### Speaker

### Description

Effective Field Theories (EFTs) organized as derivative expansions are controllable as long as the energy of the interacting particles remains small, as they do not respect exact elastic unitarity. This limits their predictive power towards new physics at a higher scale if small separations from the Standard Model are found at the LHC or elsewhere.

This is exemplified by ChPT: though nominally the EFT could be extended to a sizeable value below 4 pi F (about 1.2 GeV) the p-wave expansion stops converging little above threshold because of the presence of the strong rho(770) resonance.

Unitarized chiral perturbation theory extends the EFT reach to regimes where partial waves saturate unitarity, but its systematic uncertainty is unknown.

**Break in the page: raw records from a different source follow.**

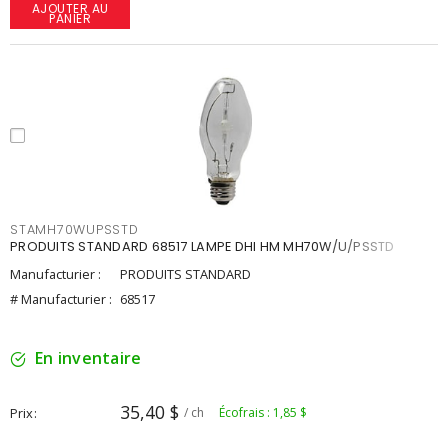
AJOUTER AU
PANIER
STAMH70WUPSSTD
PRODUITS STANDARD 68517 LAMPE DHI HM MH70W/U/PSSTD
Manufacturier :
PRODUITS STANDARD
# Manufacturier :
68517
En inventaire
35,40 $
Prix
/ ch
Écofrais : 1,85 $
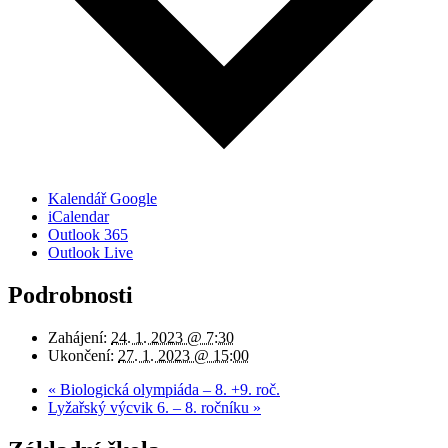
Kalendář Google
iCalendar
Outlook 365
Outlook Live
Podrobnosti
Zahájení:
24. 1. 2023 @ 7:30
Ukončení:
27. 1. 2023 @ 15:00
«
Biologická olympiáda – 8. +9. roč.
Lyžařský výcvik 6. – 8. ročníku
»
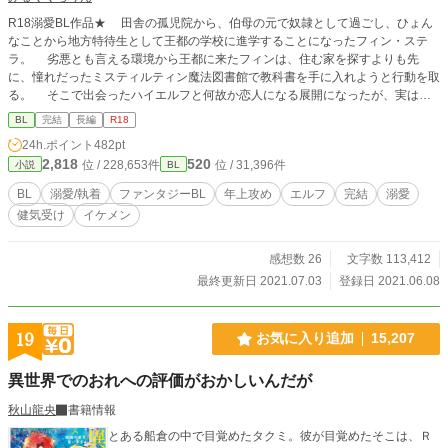
R18溺愛BL作品★ 田舎の孤児院から、伯母の元で奴隷として過ごし、ひょん
なことから地方特待生として王都の学校に進学することになったフィン・ステ
ラ。 劣悪とも言える環境から王都に来たフィンは、住む家を探すよりも先
に、憧れだったミスティルティン魔法図書館で教科書を手に入れようと行動を取
る。 そこで出会ったハイエルフと何故か恋人になる展開になったが、実はそ
のハイエルフはミスティルティン魔法図書館を統括する大貴族の長にして王族特
BL
完結
長編
R18
務・大魔法師であるリヒト・シュヴァリエだった。 リヒトの寵愛をひたすら
24h.ポイント
482pt
受け愛を育む、溺愛系BL。 ------------------- 性描写★付けてます。 殴り書き小説
2,818
520
位 / 228,653件
位 / 31,396件
小説
BL
ですが、楽しんでいただければと思います。 2021/07/25 シリーズ二作目配信開
始しました☆
BL
溺愛/執着
ファンタジーBL
年上攻め
エルフ
完結
溺愛
健気受け
イケメン
感想数 26
文字数 113,412
最終更新日 2021.07.03
登録日 2021.06.08
19
お気に入り追加
15,207
異世界でのおれへの評価がおかしいんだが
秋山龍央
書籍情報
とある船倉の中で目覚めたタクミ。彼が目覚めたそこは、Ｒ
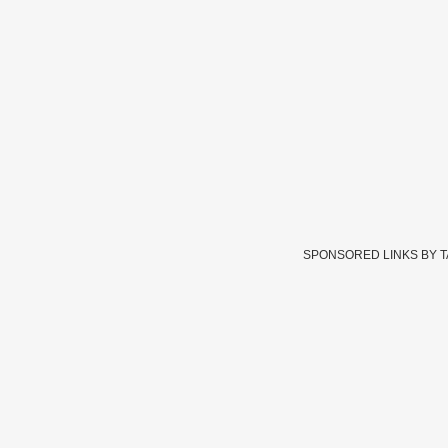
SPONSORED LINKS BY 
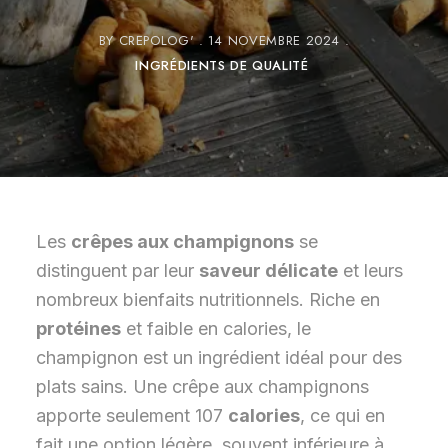
BY
CREPOLOG'
14 NOVEMBRE 2024
INGRÉDIENTS DE QUALITÉ
Les
crêpes aux champignons
se
distinguent par leur
saveur délicate
et leurs
nombreux bienfaits nutritionnels. Riche en
protéines
et faible en calories, le
champignon est un ingrédient idéal pour des
plats sains. Une crêpe aux champignons
apporte seulement 107
calories
, ce qui en
fait une option légère, souvent inférieure à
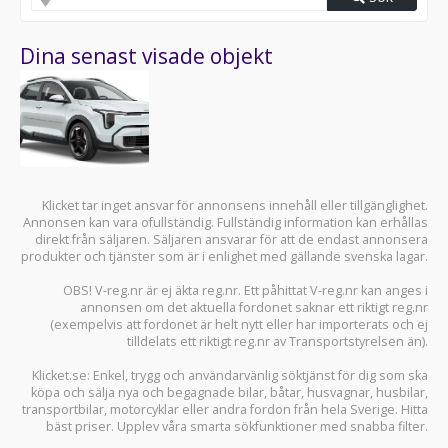
Dina senast visade objekt
Klicket tar inget ansvar för annonsens innehåll eller tillgänglighet.
Annonsen kan vara ofullständig. Fullständig information kan erhållas
direkt från säljaren. Säljaren ansvarar för att de endast annonsera
produkter och tjänster som är i enlighet med gällande svenska lagar.
OBS! V-reg.nr är ej äkta reg.nr. Ett påhittat V-reg.nr kan anges i
annonsen om det aktuella fordonet saknar ett riktigt reg.nr
(exempelvis att fordonet är helt nytt eller har importerats och ej
tilldelats ett riktigt reg.nr av Transportstyrelsen än).
Klicket.se
: Enkel, trygg och användarvänlig söktjänst för dig som ska
köpa och sälja
nya och begagnade bilar
,
båtar
,
husvagnar
,
husbilar
,
transportbilar
,
motorcyklar
eller andra fordon från hela Sverige. Hitta
bäst priser. Upplev våra smarta sökfunktioner med snabba filter.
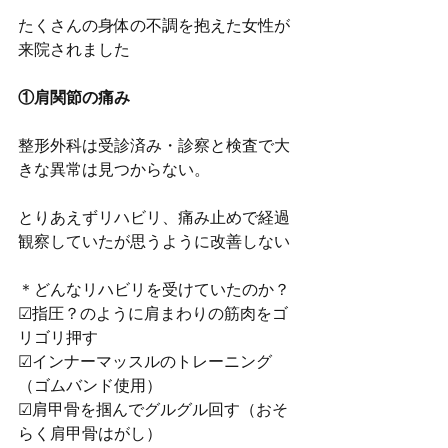
たくさんの身体の不調を抱えた女性が
来院されました
①肩関節の痛み
整形外科は受診済み・診察と検査で大
きな異常は見つからない。
とりあえずリハビリ、痛み止めで経過
観察していたが思うように改善しない
＊どんなリハビリを受けていたのか？
☑指圧？のように肩まわりの筋肉をゴ
リゴリ押す
☑インナーマッスルのトレーニング
（ゴムバンド使用）
☑肩甲骨を掴んでグルグル回す（おそ
らく肩甲骨はがし）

We address this shortcoming for the Inverse Amplitude Method (IAM), and carefully following its dispersive derivation, we quantify the uncertainty introduced at each step. We compare its hadron ChPT and its electroweak sector Higgs EFT applications.

We find that the relative theoretical uncertainty of the IAM at the mass of the first resonance encountered in a partial-wave is of the same order in the counting as the starting uncertainty of the EFT at near-threshold energies, so that its unitarized extension should a priori be expected to be reasonably successful.

A prerequisite is to provide a check for zeroes of the partial-wave amplitude before applying the method and, if any appear near the resonance region, we show how to adequately modify the IAM to take them into account.

Thus, if the LHC experiments were to measure a separation from the SM of WLWL or hh scattering encoded in HEFT coefficients, the IAM could be used to extrapolate to higher energies with a measure of theoretical control.